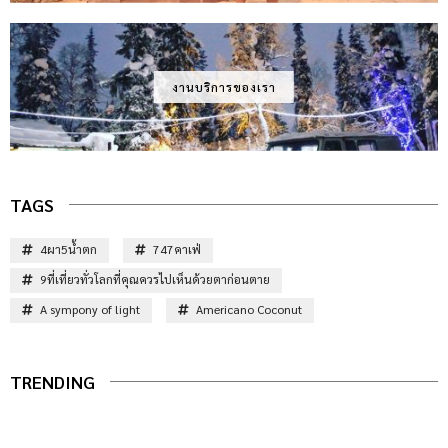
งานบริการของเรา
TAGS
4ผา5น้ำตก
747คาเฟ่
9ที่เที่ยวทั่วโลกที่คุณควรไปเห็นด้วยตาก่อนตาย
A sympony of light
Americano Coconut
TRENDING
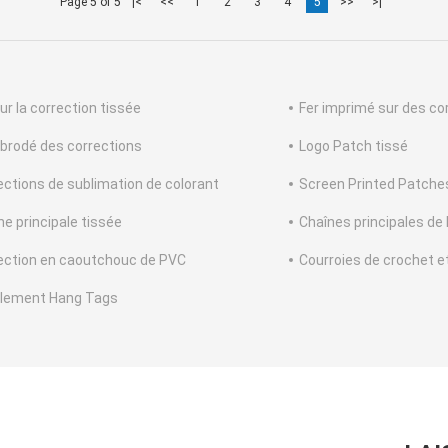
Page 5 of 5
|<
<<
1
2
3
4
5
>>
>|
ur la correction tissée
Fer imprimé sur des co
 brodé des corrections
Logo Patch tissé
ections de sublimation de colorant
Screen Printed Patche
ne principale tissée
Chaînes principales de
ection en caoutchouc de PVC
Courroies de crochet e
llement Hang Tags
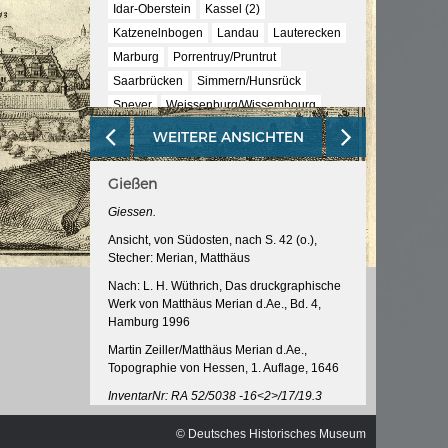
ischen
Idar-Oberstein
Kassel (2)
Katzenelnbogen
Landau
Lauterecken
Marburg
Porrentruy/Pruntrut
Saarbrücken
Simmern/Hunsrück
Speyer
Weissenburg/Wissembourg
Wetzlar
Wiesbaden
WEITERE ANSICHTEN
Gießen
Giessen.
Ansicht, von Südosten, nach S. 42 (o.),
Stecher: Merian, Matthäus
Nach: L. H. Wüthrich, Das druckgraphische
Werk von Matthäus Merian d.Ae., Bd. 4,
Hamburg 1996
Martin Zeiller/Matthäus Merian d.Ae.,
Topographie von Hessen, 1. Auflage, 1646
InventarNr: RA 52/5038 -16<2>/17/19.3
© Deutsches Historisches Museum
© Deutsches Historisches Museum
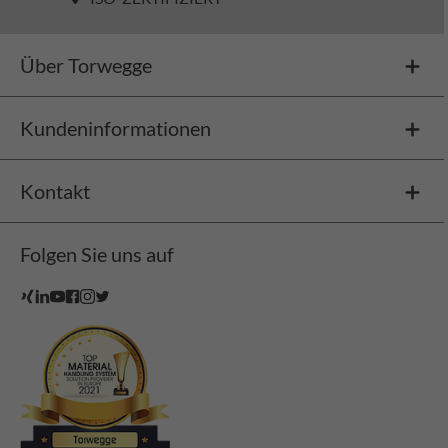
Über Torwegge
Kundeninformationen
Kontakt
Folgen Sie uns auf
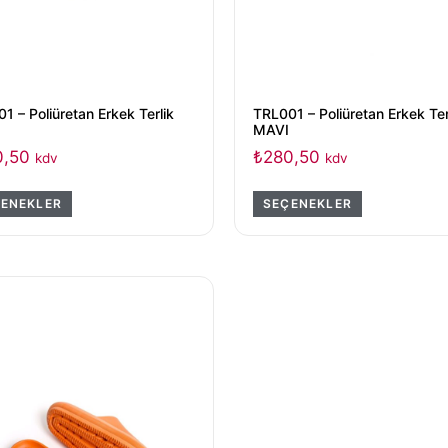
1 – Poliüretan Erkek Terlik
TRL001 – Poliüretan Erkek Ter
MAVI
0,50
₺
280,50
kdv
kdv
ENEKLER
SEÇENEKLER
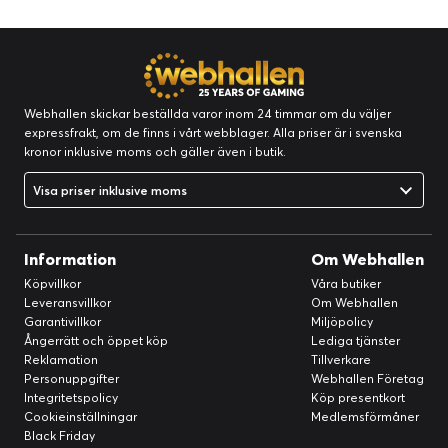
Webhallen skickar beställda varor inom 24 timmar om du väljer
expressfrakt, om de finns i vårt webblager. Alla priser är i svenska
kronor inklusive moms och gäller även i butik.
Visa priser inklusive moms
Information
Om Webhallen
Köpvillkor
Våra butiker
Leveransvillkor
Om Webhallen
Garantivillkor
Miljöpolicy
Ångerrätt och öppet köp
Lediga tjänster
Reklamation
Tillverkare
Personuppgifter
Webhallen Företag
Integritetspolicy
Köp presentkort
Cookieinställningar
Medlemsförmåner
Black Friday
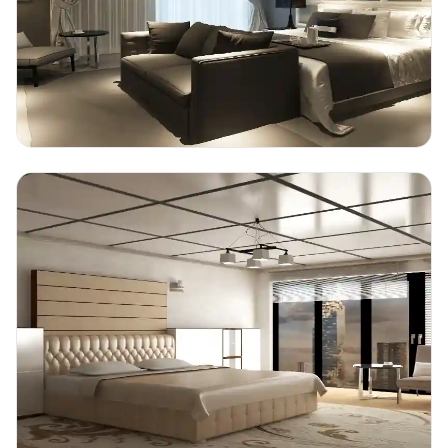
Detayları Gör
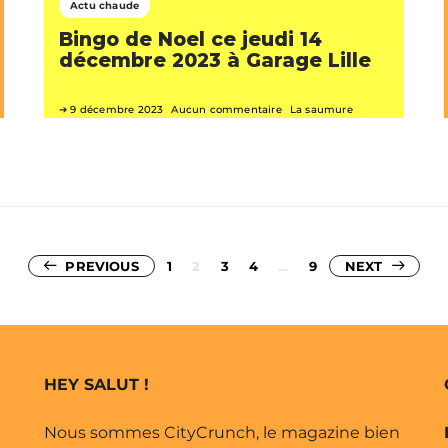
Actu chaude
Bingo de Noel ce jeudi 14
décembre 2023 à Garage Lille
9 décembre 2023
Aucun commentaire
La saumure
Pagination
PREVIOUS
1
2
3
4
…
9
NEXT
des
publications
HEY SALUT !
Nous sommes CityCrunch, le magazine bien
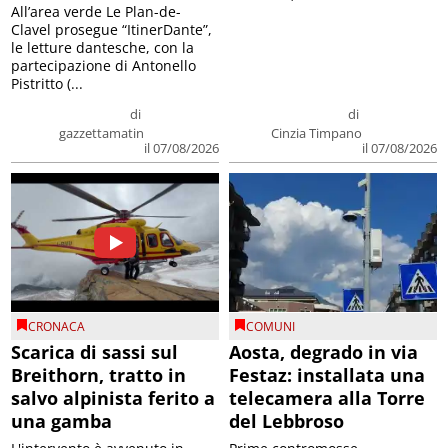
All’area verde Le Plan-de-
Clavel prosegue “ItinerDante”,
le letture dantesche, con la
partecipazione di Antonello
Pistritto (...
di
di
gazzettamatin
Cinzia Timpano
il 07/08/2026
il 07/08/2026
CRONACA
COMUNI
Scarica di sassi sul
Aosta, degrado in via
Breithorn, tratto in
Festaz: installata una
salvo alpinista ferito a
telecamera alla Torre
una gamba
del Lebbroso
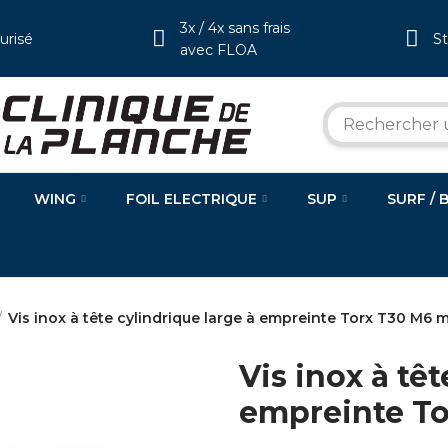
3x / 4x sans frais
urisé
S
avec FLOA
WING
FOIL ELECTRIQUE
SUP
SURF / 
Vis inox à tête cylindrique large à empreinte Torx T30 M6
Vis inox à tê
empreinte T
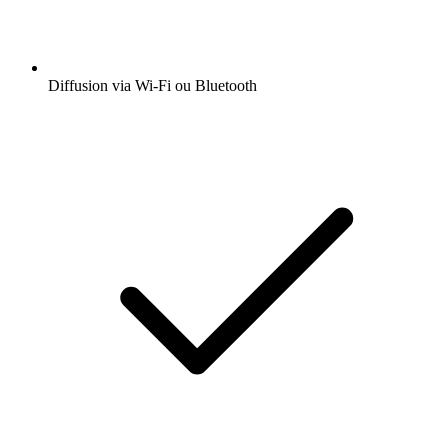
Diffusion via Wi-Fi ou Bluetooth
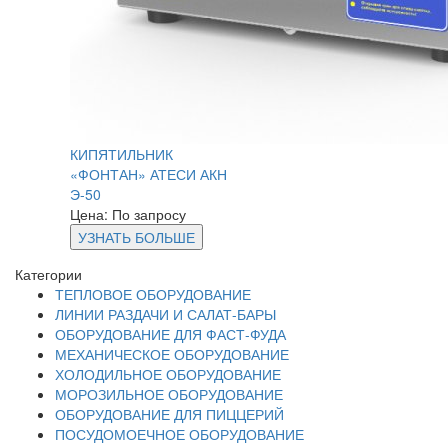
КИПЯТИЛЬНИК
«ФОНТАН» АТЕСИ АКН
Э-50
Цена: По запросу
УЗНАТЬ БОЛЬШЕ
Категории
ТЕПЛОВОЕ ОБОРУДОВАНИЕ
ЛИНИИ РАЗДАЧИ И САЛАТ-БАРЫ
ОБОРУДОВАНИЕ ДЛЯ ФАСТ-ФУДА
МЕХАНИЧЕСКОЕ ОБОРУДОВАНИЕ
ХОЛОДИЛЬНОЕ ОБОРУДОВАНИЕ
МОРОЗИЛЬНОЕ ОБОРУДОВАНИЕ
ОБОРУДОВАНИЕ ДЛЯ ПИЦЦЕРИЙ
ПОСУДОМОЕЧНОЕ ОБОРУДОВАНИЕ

········

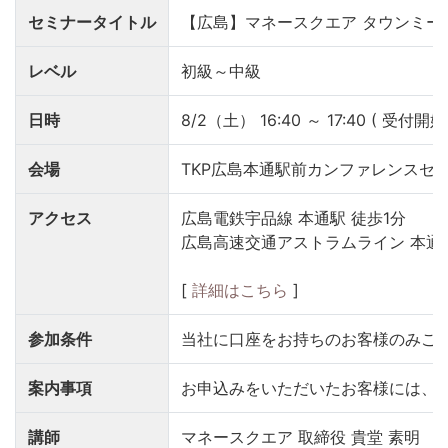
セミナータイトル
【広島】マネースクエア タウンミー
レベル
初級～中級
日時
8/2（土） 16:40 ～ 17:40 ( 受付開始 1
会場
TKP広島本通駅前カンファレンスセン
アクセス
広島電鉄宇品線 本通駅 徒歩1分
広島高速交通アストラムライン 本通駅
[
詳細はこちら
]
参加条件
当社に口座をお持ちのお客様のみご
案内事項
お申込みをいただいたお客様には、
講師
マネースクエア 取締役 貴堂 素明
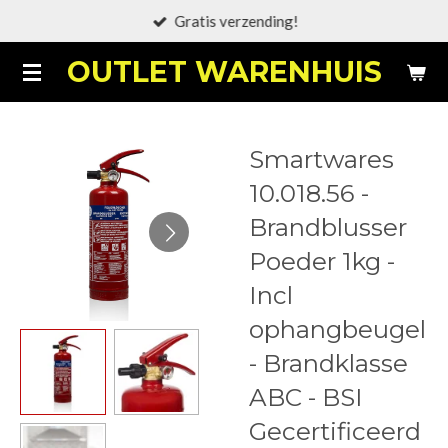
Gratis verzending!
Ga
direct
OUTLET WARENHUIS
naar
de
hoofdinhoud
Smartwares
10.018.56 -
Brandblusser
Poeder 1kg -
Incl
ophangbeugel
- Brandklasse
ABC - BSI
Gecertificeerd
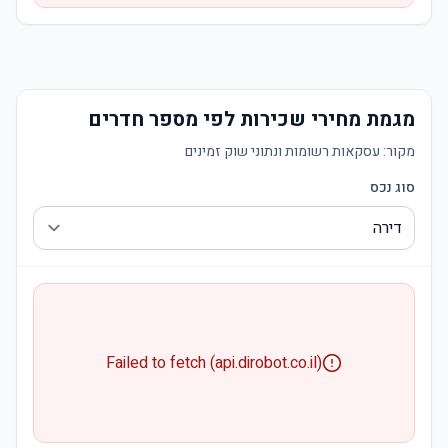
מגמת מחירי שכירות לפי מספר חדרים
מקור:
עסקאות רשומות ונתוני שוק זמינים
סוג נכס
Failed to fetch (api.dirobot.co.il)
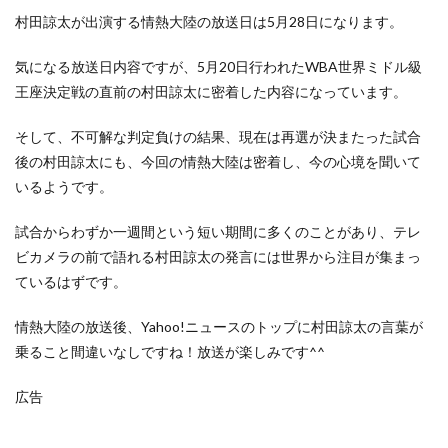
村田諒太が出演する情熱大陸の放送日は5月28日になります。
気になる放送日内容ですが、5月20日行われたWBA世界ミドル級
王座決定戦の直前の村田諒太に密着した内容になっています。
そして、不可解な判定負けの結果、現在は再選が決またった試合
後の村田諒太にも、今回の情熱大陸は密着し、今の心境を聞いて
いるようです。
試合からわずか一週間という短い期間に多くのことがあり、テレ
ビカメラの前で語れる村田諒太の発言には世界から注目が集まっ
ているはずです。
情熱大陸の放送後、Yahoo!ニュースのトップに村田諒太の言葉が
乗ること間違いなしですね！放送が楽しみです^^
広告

········

PROBLEM TO SOLVE |
For the string "décembre", count the lines of the preceding listing in which it appears, and report the count alone.

REPLY |
2